§ **Dataset entries**:
◆ ◆ ◆ ◆ ◆
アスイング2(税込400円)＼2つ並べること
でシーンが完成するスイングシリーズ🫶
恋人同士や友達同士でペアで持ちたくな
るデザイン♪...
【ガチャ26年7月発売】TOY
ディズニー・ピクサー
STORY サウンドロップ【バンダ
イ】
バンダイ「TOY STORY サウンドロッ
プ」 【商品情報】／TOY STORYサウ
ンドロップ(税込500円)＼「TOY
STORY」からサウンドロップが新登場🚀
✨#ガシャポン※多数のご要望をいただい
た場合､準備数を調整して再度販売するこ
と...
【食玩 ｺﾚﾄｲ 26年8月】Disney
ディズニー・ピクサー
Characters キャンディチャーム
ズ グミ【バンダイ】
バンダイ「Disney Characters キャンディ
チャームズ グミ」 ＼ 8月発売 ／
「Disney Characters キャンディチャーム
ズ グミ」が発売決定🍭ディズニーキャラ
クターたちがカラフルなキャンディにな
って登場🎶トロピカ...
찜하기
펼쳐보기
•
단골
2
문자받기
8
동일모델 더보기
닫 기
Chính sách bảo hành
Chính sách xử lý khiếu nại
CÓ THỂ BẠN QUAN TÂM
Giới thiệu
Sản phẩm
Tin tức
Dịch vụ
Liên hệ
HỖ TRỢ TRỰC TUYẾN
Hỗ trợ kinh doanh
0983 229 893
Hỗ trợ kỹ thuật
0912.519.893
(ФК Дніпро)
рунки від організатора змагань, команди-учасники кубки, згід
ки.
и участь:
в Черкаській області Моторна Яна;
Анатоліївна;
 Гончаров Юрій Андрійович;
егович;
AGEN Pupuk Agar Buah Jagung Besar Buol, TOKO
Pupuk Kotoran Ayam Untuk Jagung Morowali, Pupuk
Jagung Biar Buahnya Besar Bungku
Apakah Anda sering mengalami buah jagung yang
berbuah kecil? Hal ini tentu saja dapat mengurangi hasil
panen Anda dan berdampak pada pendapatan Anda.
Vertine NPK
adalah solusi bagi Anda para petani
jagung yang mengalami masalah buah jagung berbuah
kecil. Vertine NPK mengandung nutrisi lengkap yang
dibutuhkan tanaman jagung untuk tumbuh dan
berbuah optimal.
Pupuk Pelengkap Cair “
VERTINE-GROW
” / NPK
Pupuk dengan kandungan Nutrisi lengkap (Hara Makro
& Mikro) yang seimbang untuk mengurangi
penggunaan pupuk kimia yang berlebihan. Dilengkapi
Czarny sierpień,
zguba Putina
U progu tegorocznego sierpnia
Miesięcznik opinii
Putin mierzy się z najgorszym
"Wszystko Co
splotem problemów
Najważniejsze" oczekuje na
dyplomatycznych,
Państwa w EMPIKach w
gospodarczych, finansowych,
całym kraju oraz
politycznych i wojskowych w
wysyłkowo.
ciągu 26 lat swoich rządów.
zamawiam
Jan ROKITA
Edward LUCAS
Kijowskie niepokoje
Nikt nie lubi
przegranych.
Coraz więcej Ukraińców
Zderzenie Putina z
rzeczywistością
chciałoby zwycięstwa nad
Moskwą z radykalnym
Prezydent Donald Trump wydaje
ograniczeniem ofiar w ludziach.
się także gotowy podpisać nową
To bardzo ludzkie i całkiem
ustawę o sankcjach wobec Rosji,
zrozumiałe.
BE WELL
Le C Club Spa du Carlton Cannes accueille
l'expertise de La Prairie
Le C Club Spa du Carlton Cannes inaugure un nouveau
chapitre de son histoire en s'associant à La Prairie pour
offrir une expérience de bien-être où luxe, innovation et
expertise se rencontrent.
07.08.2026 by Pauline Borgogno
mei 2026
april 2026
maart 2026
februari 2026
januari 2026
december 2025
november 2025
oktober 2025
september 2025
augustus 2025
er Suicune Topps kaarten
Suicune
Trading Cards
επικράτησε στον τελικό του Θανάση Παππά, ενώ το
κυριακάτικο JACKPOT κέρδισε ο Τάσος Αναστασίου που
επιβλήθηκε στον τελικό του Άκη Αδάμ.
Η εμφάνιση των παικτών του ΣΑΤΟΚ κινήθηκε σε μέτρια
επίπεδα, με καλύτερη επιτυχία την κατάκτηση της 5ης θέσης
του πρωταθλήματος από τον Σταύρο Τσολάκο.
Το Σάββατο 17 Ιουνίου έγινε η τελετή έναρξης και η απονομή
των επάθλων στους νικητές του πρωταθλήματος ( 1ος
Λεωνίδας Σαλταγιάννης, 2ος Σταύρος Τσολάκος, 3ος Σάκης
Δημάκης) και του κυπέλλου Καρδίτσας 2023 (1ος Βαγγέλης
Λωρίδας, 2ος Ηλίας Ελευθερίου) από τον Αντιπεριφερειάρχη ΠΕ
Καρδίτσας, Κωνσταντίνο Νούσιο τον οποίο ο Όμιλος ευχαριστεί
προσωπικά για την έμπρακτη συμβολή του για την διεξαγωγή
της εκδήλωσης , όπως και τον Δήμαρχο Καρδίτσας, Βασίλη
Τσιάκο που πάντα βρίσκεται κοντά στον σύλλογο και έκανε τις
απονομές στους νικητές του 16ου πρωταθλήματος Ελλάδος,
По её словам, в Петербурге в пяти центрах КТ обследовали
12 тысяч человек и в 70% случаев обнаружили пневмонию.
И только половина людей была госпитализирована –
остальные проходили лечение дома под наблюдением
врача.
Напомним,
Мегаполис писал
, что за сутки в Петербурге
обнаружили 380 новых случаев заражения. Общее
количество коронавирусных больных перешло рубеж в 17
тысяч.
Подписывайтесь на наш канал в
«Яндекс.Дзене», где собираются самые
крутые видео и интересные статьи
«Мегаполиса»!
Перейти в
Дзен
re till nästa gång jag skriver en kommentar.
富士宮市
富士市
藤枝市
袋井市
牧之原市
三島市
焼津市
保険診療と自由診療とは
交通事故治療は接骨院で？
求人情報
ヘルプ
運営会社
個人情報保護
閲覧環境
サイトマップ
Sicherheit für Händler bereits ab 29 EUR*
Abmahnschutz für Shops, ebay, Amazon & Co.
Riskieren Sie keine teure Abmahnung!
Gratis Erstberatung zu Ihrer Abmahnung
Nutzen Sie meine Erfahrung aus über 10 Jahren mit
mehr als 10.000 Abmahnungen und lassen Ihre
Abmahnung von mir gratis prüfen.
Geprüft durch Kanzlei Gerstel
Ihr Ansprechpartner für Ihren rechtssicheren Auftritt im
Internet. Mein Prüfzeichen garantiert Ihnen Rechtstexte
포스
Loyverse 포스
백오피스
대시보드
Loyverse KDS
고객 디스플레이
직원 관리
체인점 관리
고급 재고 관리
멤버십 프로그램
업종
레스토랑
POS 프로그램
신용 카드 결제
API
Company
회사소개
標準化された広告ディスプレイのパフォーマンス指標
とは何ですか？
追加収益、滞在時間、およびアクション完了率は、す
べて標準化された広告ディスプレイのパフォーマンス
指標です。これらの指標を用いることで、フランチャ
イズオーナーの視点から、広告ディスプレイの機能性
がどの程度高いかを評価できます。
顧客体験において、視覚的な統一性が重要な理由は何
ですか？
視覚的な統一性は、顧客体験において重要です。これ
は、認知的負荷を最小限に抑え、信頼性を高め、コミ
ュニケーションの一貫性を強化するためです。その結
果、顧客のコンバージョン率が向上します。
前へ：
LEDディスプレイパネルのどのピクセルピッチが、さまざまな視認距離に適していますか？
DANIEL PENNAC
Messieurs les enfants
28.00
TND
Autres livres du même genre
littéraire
◆ ◆ ◆ ◆ ◆
§ **What this task involves**: Lines of the data above that include the string "バンダイ" must each be copied.

§ **Exercise output**:
バンダイ「TOY STORY サウンドロッ
ズ グミ【バンダイ】
バンダイ「Disney Characters キャンディ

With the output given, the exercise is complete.